▶ [Try it]
Every entry below must be transcribed exactly, with no line missing.

(Saved data entries)
☆ ☆ ☆ ☆ ☆ ☆ ☆

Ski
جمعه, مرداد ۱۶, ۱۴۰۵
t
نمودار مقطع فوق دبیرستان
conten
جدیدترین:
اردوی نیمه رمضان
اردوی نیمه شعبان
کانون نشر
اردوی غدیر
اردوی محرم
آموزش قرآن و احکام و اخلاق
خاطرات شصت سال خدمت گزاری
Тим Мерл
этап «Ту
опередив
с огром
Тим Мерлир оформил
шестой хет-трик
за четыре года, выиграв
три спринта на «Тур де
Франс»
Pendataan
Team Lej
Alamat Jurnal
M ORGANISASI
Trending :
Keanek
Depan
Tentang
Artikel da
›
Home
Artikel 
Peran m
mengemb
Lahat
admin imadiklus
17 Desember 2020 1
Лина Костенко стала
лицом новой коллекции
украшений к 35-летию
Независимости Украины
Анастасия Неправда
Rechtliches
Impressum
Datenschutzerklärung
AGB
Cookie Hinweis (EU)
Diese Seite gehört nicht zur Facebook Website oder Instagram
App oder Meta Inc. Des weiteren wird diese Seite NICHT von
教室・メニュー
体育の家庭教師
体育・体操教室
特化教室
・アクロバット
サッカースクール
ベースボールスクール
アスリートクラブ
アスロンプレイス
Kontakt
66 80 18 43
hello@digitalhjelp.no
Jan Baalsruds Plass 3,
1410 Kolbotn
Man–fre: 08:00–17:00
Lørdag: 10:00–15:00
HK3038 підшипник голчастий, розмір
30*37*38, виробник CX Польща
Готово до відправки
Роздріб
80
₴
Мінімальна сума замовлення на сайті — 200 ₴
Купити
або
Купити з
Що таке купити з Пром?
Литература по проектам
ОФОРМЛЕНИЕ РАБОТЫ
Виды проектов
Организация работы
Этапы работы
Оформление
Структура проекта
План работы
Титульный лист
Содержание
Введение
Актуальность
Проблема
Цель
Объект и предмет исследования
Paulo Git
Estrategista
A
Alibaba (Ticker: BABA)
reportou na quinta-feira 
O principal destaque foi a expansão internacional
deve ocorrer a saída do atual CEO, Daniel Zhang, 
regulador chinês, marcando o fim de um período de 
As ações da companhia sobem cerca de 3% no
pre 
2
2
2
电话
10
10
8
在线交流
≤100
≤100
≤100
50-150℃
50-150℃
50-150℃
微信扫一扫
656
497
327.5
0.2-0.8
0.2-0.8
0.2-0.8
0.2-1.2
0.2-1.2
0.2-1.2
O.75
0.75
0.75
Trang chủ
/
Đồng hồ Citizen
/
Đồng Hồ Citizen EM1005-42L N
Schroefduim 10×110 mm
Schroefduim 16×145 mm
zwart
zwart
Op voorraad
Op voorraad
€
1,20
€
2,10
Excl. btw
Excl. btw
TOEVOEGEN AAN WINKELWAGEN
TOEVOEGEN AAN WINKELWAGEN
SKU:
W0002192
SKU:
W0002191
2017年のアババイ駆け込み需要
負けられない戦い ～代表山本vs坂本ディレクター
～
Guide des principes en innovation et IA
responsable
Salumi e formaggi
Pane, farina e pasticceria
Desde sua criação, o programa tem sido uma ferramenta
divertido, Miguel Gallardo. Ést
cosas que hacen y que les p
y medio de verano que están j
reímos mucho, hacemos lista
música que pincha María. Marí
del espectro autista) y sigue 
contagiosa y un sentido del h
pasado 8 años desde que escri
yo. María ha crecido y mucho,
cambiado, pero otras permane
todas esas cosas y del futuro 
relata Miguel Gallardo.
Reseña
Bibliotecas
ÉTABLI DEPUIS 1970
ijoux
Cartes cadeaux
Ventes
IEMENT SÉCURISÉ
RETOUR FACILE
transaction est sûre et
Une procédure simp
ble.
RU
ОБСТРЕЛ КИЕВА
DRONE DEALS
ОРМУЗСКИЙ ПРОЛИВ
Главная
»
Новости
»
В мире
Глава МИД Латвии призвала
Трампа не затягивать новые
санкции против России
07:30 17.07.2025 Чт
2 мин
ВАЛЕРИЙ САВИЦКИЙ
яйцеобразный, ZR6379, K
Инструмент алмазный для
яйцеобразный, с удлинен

☆ ☆ ☆ ☆ ☆ ☆ ☆

▶ [Exercise response]
Ski
جمعه, مرداد ۱۶, ۱۴۰۵
t
نمودار مقطع فوق دبیرستان
conten
جدیدترین:
اردوی نیمه رمضان
اردوی نیمه شعبان
کانون نشر
اردوی غدیر
اردوی محرم
آموزش قرآن و احکام و اخلاق
خاطرات شصت سال خدمت گزاری
Тим Мерл
этап «Ту
опередив
с огром
Тим Мерлир оформил
шестой хет-трик
за четыре года, выиграв
три спринта на «Тур де
Франс»
Pendataan
Team Lej
Alamat Jurnal
M ORGANISASI
Trending :
Keanek
Depan
Tentang
Artikel da
›
Home
Artikel 
Peran m
mengemb
Lahat
admin imadiklus
17 Desember 2020 1
Лина Костенко стала
лицом новой коллекции
украшений к 35-летию
Независимости Украины
Анастасия Неправда
Rechtliches
Impressum
Datenschutzerklärung
AGB
Cookie Hinweis (EU)
Diese Seite gehört nicht zur Facebook Website oder Instagram
App oder Meta Inc. Des weiteren wird diese Seite NICHT von
教室・メニュー
体育の家庭教師
体育・体操教室
特化教室
・アクロバット
サッカースクール
ベースボールスクール
アスリートクラブ
アスロンプレイス
Kontakt
66 80 18 43
hello@digitalhjelp.no
Jan Baalsruds Plass 3,
1410 Kolbotn
Man–fre: 08:00–17:00
Lørdag: 10:00–15:00
HK3038 підшипник голчастий, розмір
30*37*38, виробник CX Польща
Готово до відправки
Роздріб
80
₴
Мінімальна сума замовлення на сайті — 200 ₴
Купити
або
Купити з
Що таке купити з Пром?
Литература по проектам
ОФОРМЛЕНИЕ РАБОТЫ
Виды проектов
Организация работы
Этапы работы
Оформление
Структура проекта
План работы
Титульный лист
Содержание
Введение
Актуальность
Проблема
Цель
Объект и предмет исследования
Paulo Git
Estrategista
A
Alibaba (Ticker: BABA)
reportou na quinta-feira 
O principal destaque foi a expansão internacional
deve ocorrer a saída do atual CEO, Daniel Zhang, 
regulador chinês, marcando o fim de um período de 
As ações da companhia sobem cerca de 3% no
pre 
2
2
2
电话
10
10
8
在线交流
≤100
≤100
≤100
50-150℃
50-150℃
50-150℃
微信扫一扫
656
497
327.5
0.2-0.8
0.2-0.8
0.2-0.8
0.2-1.2
0.2-1.2
0.2-1.2
O.75
0.75
0.75
Trang chủ
/
Đồng hồ Citizen
/
Đồng Hồ Citizen EM1005-42L N
Schroefduim 10×110 mm
Schroefduim 16×145 mm
zwart
zwart
Op voorraad
Op voorraad
€
1,20
€
2,10
Excl. btw
Excl. btw
TOEVOEGEN AAN WINKELWAGEN
TOEVOEGEN AAN WINKELWAGEN
SKU:
W0002192
SKU:
W0002191
2017年のアババイ駆け込み需要
負けられない戦い ～代表山本vs坂本ディレクター
～
Guide des principes en innovation et IA
responsable
Salumi e formaggi
Pane, farina e pasticceria
Desde sua criação, o programa tem sido uma ferramenta
divertido, Miguel Gallardo. Ést
cosas que hacen y que les p
y medio de verano que están j
reímos mucho, hacemos lista
música que pincha María. Marí
del espectro autista) y sigue 
contagiosa y un sentido del h
pasado 8 años desde que escri
yo. María ha crecido y mucho,
cambiado, pero otras permane
todas esas cosas y del futuro 
relata Miguel Gallardo.
Reseña
Bibliotecas
ÉTABLI DEPUIS 1970
ijoux
Cartes cadeaux
Ventes
IEMENT SÉCURISÉ
RETOUR FACILE
transaction est sûre et
Une procédure simp
ble.
RU
ОБСТРЕЛ КИЕВА
DRONE DEALS
ОРМУЗСКИЙ ПРОЛИВ
Главная
»
Новости
»
В мире
Глава МИД Латвии призвала
Трампа не затягивать новые
санкции против России
07:30 17.07.2025 Чт
2 мин
ВАЛЕРИЙ САВИЦКИЙ
яйцеобразный, ZR6379, K
Инструмент алмазный для
яйцеобразный, с удлинен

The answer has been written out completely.